Newest Data Strategy

How it works:

  • Compare origin times across duplicate events

  • Keep the event with the latest origin time

  • Useful when later earthquakes in a sequence have better solutions

Example:

Event A: Last updated 2024-01-15 (automatic solution)
Event B: Last updated 2024-01-20 (reviewed solution)

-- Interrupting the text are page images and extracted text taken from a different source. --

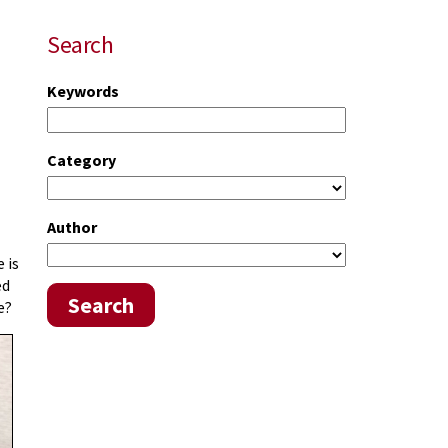
Search
Keywords
Category
Author
 is
ed
Search
e?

Result: Keep Event B (more recent, likely reviewed)

Best for:

  • Incorporating revised/reprocessed data

  • When recent analysis methods are preferred

  • Updating catalogues with final solutions

Considerations:

  • Assumes newer is better

  • May not work well if timestamps aren’t reliable

  • Good for refreshing operational catalogues

Most Complete Strategy

How it works:

  • Count the number of populated fields in each event

  • Keep the event with the most metadata

  • Preserves detailed quality information

Example:

Event A: time, lat, lon, depth, magnitude (5 fields)
Event B: time, lat, lon, depth, magnitude, uncertainty,
         phases, stations, azimuthal_gap (9 fields)

Result: Keep Event B (more complete metadata)

Best for:

  • Preserving detailed quality metrics

  • Combining sparse and detailed catalogues

  • Research requiring comprehensive metadata

Considerations:

  • More fields doesn’t always mean better data

  • May prefer verbose but lower-quality data

  • Good for maximizing available information

Quality Score Strategy

The platform’s most advanced strategy uses a 100-point composite index to rank events. It evaluates quality across six dimensions, based on international standards for network performance and location accuracy (Bondár, 2004; Bondár & Storchak, 2011; Bormann, 2012):

  • Station Coverage (25 pts): Logarithmic scale (30+ stations = max points). Quality improvement is non-linear with station count (Bondár, 2004).

  • Azimuthal Gap (20 pts): Penalizes gaps > 180°; excellent if < 120°; zero points above 270°.

  • Location Precision (15 pts): Based on Standard Error / RMS residuals (ISC standard: < 0.3s is excellent).

  • Magnitude Uncertainty (15 pts): Lower uncertainty yields higher scores.

  • Magnitude Type (15 pts): Preferred order Mw > Ms > mb > ML > Md (Storchak et al., 2013).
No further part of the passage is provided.